Eine Riese oder Holzriese ist eine rutschbahnartige Rinne zum Abtransport geschlagenen Holzes aus steilem Gelände, in der das Holz durch seine Schwerkraft zu Tal gefördert wird. In früheren Zeiten waren Riesen eine wichtige Transportmöglichkeit von großen Holzmengen aus schwer zugänglichem Gelände. Bereits zur Zeit des Königs Nebukadnezar II. im 7. Jahrhundert v. Chr. wurde mit Hilfe von Riesen Zedernholz aus dem Libanon transportiert. Sofern möglich wurde der Holztransport mit den Möglichkeiten der Trift und der Flößerei gekoppelt.[1] Im Idealfall endete die Riese direkt an einem Wasserlauf.

Die Riesen waren eine technische Weiterentwicklung des „Treibens“, bei dem man Stammholz an Hängen zu Tal rutschen ließ, und der „Loite“ (auch Luite oder Erdgefährte), bei der das Rutschen des Holzes bereits durch technische Maßnahmen verbessert wurde. Mit Aufkommen des mechanisierten Transports, insbesondere durch moderne Seilanlagen und geländegängige Rückefahrzeuge, nahm die Bedeutung dieser Transportform für die Forstwirtschaft ab. Gelegentlich werden in Europa noch Loiten oder Riesen aus Stahlblech, Aluminium oder Kunststoff[2] eingesetzt, die auch in schwierigem Gelände leicht verlegbar sind und Rückeaufgaben auf kurzen Strecken übernehmen.

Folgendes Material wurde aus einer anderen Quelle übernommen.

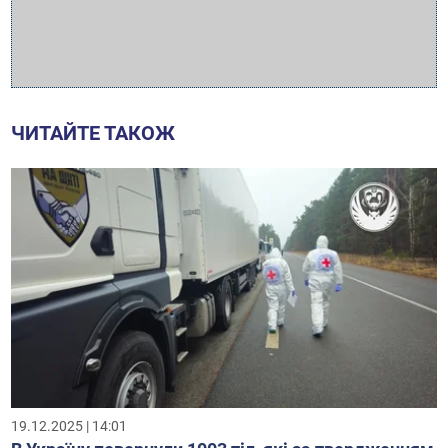
ЧИТАЙТЕ ТАКОЖ
19.12.2025 | 14:01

Dem keltischen Wort RETOS entspricht das mittelhochdeutsche RIS/RISE/RIESE, welches laut Grimm (Deutsches Wörterbuch) „natürliche oder künstliche Fläche an einem Berghang, über die Wasser, Geröll oder Holz herabfällt“. Ein heute noch gebräuchliches Wort ist „rieseln“. Das althochdeutsche Wort dafür war RISAN.[3]

Sowohl die Bezeichnungen als auch die Formen der Riesen waren lokal sehr unterschiedlich. Im Schwarzwald wurde auch der Begriff Riesbahn verwendet, in Württemberg wohl Rutsche (Rutschenfelsen bei Bad Urach). Ortsteile wie Aichhalden-Riesen sind auf die ehemalige Riese am Waldhang zurückzuführen. Andere Bezeichnungen sind auch Husche, Laaße, Ploße oder Swende. Der Name des Riesengebirges wird in manchen Quellen auf diese Konstruktion zurückgeführt.

Oberhalb der Keltenstadt Hallein, im Land Salzburg, liegt der Riesenbauer. In den steilen Abhängen des Waldes unterhalb der Ruine Thürndl führen zwei Geländefurchen hinunter in eine Wiesenmulde hinter diesem Bauernhaus. In historischen Schriften ist auch eine Riesenschmiede erwähnt.[4]

Sowohl der der kleine Ort Reisstraße in der Steiermark als auch der Grazer Stadtbezirk Ries haben ihre Namen von ehemaligen Riesen.[5]

Unterries in Vorarlberg bezieht den Namen auf die Holzriese, die hier lange Zeit zum Transport der Baumstämme aus den oben liegenden Wäldern in Verwendung war.[6]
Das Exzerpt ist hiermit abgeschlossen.